UNA COLUMNA DE MIÉRCOLES

Los gorriones de mi ventana

Por Javier Arias
javierarias@eldigito.com

Hace algunos años, cuando mi hija todavía era una niña, más o menos para esta fecha, en unos de esas noches de viento que nuestra Patagonia nos regala sin aviso ni permiso, cayó un pichoncito de gorrión en su balcón. Nos avisó del hecho el furibundo piar detrás de la ventana, fuimos juntos a intentar rescatarlo, pero nuestra impericia y carencia de experiencia sólo consiguió asustarlo, saltó del balcón y cayó al patio. Imposible, en plena noche emprender un nuevo rescate entre las plantas y cachivaches que moraban debajo de la habitación de mi hija, así que con esfuerzo logré calmarla con la promesa de la tarea matutina.
Al día siguiente, ya con ellla en el colegio, me acerqué receloso al patio debajo del balcón, esperando un manchón gris en el piso, pero evidentemente son de algodón, ahí estaba el pichón más ruidoso que un piquete de diciembre, pero, como era de esperar, cuando quise volver a acercarme, huyó en dos patitas, revoleando pplumones y se escondió debajo de unas baldosas sueltas.
Al regreso del colegio, le dije a mi hija, tratando de aquietyar su corazón desbordante, con esas charlas que los padres a veces deben afrontar sin estar nunca preparados, que al fin de cuentas era el bendito ciclo de la vida. Que vamos y venimos, que el sol sale y se pone, que todo tiene un final. Busqué en el fondo del alma mi mejor gesto de comprensión filosófica y agoté el tema.
Al otro día, cuando volví a casa, me senté en el escritorio que tiene la ventana que da al patio.
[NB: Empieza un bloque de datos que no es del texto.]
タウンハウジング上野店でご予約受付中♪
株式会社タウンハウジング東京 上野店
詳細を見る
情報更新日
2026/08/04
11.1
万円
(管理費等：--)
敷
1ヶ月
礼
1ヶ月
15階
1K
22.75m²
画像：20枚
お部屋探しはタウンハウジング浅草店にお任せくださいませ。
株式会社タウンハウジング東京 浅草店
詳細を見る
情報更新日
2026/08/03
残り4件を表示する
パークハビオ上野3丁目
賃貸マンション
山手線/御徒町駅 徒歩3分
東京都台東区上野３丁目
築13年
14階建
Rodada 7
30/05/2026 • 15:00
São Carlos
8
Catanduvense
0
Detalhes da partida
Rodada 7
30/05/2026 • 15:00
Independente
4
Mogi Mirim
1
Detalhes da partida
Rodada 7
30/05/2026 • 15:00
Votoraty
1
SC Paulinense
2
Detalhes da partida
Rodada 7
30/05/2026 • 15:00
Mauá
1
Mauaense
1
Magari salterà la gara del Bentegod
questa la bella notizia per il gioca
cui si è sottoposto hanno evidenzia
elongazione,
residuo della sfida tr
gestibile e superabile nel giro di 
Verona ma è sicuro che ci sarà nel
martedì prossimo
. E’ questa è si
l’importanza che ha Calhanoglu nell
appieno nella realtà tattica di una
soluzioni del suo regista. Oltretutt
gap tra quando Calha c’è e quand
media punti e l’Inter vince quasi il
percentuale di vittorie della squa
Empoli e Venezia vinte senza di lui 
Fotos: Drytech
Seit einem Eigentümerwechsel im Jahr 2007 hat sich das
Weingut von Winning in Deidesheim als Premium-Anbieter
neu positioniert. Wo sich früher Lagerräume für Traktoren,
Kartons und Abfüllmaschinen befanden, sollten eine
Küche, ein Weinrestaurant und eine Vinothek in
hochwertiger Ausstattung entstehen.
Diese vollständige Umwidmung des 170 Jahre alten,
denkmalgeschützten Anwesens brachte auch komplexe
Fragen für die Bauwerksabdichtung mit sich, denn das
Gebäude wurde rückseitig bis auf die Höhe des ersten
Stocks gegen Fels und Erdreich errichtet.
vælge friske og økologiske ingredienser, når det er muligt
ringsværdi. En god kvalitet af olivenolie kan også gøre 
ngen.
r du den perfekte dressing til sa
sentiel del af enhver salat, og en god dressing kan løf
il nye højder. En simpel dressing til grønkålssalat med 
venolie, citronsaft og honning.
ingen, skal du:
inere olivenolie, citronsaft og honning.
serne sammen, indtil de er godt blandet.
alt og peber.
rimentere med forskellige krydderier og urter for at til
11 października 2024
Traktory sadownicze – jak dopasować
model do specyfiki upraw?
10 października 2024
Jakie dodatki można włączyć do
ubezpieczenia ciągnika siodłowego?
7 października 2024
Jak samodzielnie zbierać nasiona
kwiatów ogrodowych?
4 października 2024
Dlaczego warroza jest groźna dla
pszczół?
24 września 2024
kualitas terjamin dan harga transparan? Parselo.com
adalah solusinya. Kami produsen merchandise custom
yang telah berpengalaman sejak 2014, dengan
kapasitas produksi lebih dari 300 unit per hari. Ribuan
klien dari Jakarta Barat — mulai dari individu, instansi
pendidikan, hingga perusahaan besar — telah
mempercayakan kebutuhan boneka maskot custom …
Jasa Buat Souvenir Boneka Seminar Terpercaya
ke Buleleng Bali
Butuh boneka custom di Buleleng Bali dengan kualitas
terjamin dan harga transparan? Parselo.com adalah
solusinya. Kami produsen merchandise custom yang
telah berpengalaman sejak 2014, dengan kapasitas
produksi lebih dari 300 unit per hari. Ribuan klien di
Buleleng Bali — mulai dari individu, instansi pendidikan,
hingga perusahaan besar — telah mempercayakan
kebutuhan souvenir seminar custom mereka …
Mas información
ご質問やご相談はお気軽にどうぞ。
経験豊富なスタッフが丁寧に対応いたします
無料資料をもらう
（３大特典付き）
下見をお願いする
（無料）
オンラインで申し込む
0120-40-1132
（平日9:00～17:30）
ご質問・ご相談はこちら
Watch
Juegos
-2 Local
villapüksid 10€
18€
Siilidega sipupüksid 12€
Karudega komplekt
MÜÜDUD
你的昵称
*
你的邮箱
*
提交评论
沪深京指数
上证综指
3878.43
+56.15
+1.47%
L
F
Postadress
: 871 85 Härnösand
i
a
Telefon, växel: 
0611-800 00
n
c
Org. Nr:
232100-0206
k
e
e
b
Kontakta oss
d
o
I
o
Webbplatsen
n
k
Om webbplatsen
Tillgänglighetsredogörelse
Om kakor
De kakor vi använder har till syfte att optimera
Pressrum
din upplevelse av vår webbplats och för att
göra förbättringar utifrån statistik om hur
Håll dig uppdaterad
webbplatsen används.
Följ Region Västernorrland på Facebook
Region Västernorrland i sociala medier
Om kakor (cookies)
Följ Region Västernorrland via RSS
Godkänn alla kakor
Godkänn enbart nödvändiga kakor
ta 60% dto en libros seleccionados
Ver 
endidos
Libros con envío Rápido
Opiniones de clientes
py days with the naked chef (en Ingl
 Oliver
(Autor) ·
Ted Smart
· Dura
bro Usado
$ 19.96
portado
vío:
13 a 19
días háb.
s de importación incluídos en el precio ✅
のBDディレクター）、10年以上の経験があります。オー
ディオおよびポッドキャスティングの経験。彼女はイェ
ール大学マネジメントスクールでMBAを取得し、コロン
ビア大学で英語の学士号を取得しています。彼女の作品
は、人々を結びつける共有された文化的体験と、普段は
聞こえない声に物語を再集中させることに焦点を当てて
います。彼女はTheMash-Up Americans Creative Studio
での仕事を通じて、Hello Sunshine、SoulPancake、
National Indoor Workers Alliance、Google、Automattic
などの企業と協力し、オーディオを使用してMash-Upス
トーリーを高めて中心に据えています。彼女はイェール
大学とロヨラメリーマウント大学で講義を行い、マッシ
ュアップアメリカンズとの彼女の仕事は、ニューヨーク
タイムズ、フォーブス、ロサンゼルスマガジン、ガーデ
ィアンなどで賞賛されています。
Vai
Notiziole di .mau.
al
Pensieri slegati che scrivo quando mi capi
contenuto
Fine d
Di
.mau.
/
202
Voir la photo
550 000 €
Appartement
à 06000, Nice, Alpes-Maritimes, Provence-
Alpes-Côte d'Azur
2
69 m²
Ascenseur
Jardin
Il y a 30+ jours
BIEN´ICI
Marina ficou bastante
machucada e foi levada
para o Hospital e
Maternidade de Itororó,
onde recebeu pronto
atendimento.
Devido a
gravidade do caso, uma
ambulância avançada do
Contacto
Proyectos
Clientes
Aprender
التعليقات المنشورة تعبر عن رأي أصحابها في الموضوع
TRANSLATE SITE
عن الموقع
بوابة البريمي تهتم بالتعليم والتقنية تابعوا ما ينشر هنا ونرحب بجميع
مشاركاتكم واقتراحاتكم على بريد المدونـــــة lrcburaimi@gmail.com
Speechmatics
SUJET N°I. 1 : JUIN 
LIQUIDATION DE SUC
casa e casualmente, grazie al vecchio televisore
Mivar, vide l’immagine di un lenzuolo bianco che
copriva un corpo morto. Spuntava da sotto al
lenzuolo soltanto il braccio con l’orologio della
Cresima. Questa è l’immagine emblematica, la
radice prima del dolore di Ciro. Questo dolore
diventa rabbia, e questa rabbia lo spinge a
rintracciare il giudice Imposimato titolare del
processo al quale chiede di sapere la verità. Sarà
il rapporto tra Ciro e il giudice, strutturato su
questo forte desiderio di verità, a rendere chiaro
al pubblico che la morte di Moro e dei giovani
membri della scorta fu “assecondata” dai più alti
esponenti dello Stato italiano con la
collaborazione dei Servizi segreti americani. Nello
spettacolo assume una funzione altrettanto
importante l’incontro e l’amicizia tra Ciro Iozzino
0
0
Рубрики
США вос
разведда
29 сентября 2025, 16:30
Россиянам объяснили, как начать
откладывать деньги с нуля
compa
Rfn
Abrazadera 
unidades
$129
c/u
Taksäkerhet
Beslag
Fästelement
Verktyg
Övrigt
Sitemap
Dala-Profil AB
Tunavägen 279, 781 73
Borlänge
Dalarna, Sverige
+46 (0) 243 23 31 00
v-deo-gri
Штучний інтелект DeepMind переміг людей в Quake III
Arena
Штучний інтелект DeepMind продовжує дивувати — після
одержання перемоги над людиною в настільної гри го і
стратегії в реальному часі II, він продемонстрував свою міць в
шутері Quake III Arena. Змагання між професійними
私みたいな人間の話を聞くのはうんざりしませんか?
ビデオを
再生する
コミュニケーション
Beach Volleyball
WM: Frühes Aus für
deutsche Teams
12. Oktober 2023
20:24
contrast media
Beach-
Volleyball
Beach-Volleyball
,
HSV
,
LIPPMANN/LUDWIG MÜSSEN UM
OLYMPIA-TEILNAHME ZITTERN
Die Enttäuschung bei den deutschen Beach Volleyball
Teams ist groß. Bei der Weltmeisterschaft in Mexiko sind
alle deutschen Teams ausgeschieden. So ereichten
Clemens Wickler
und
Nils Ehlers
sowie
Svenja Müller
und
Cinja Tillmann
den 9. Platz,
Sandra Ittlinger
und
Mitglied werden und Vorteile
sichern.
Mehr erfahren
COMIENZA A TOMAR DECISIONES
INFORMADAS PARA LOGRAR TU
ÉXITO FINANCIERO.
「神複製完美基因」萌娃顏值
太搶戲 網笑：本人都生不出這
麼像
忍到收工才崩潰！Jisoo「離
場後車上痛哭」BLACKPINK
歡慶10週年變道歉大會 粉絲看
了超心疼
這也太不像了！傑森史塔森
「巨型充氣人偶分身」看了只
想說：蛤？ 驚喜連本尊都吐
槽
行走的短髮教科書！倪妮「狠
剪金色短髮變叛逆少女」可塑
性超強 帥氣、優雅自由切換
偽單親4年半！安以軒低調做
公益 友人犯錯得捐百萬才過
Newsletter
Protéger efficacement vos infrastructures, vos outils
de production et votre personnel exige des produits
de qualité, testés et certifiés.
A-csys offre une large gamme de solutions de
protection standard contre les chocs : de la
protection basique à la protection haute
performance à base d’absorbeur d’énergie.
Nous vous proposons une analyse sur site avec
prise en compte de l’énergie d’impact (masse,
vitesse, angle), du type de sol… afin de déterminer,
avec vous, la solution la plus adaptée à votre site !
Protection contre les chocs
El gorrión dichoso, que parece que no vio la película del rey León, se había empecinado en cuestionar el tema ese del ciclo de la vida y hacía un escándalo mayúsculo en medio del patio de cemento lavado. Me estiré, miré por la ventana y lo ví chillando a los gritos y lo que se agotó en el instante fue esa cara de comprensión filosófica.
Dejé para más tarde los escritos, busqué un mendrugo de pan e intenté darle de comer. Nada, imposible. Mojé en leche las migas, tampoco, es más, cuando quise ponerle la comida en el pico creo que le pegué en un ojo. No parece que lo hiciera muy feliz y volvió a refugiarse en las baldosas.
Le dejé las migas en el piso y volví a mi escritorio, prendí la computadora y traté de abstraerme de la escena de Natual Geographic que se vivía a unos metros de mi ventana. Pero, como era de esperarse, a los pocos minutos comenzó nuevamente el concierto de piar descocido.
Sigo con mi vida, me dije, y comencé a golpear, tal vez con un poco más de violencia de que costumbre las letras de mi sufrido teclado.
Pero, a los pocos minutos, en un pequeño descanso, entre párrafo y párrafo, me di cuenta que imperaba el silencio y volví a espiar por la ventana. Otro gorrión, adulto él, estaba picoteando las migas abandonadas del suelo.
Mientras lo miraba indignado desde el otro lado del vidrio pensé que estos pájaros eran unos avivados, que la naturaleza no sólo era sabía sino bastante cretina y que en ese plan de acontecimientos iba a terminar alimentando a todo el gorrionaje del barrio. Pero, aún detenido en esa escena, ví que ese gorrión garronero, que estaba picoteando las migas del suelo, no las estaba comiendo, las estaba juntando y de entre las baldozas, dando pequeños saltitos en silencio y tranquilo, apareció mi gorroncito, y abriendo el pico, recibió sus migas mojadas en leche de su padre que se las daba en la boca.
Y perdí definitivamente esa mañana, olvidando los escritos y las notas, acercándome con sigilo cada tanto, para renovar la provisión de pan y leche. El gorrión mayor se va volando cuando me acerco, para bajar raudo a mi partida y seguir alimentando a su progenie. Pero, algo había cambiado, al acercarme ya el pichón no huía hacia el cobijo de las baldozas, sino que quieto me miraba casi como si comprendiera.
Hoy mi hija está lejos, estudiando a otros gorriones, yo sigo mirando por mi ventana que da al patio de cemento lavado. Y cada tanto viene un gorrión y se posa en las rejas de la ventana y mira hacia mi escritorio. Y yo lo miro por unos segundos, preguntándome si será nomás, que viene a visitarme, casi como saludandome como un amigo.